Scott Ambler’s keynote presented some survey results showing that Enterprise Architecture programs have been only moderately successful. Failure is more likely for programs based on a homegrown architecture framework – or no framework at all.
Judith Oja-Gillam and Chris White advocated the pragmatism of picking international standards, such as one architecture framework and one modeling notation, rather than spending time on methodological discussion. Customization to the enterprise is best done by dropping non-essential parts of a methodology.
Ze’ev Ionis boiled it down even further: for a small or medium enterprise, do a simple Business Function Model, then focus any further architecture & analysis efforts on the “pain points”.

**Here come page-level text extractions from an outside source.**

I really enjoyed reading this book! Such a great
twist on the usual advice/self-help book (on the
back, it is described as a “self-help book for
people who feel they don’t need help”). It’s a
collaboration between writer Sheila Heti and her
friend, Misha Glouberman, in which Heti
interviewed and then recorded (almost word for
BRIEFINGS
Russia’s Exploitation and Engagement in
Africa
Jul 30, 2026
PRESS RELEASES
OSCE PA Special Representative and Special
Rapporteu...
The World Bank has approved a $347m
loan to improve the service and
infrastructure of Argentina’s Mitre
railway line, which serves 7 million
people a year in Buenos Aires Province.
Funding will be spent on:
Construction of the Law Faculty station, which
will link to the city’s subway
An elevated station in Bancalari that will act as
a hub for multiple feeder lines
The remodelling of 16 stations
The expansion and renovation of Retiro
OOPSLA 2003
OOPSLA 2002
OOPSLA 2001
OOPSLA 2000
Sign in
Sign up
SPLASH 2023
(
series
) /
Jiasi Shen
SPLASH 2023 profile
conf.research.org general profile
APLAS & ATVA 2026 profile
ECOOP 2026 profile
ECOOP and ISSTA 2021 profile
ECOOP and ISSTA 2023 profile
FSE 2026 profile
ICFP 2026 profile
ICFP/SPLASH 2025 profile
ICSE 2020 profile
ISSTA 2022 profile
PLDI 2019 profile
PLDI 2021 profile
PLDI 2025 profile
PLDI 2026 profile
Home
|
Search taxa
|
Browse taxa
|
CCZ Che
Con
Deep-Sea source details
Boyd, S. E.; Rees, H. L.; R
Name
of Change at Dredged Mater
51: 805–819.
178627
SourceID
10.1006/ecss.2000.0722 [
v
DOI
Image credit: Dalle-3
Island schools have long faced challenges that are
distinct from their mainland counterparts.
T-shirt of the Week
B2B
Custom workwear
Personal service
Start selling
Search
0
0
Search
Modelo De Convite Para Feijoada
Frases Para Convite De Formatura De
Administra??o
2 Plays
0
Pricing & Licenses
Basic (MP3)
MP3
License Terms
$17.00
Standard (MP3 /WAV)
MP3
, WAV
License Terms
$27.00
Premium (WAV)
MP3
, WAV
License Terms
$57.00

One of the themes at the Symposium was tension between Enterprise Architecture departments and Project Management Offices. High-quality long-term architecture sometimes gets in the way of delivering projects quickly & cheaply. Many participants were struggling with internal politics, to get governance structures to balance architecture and project needs.
I will be speaking tomorrow at 2:30pm at the Symposium, about “The Systematic Enterprise: How to synchronize EA, PM and other management methods”. This will be a holistic perspective on where EA fits in the organization, and will give some ideas for succeeding with any such formal methodologies.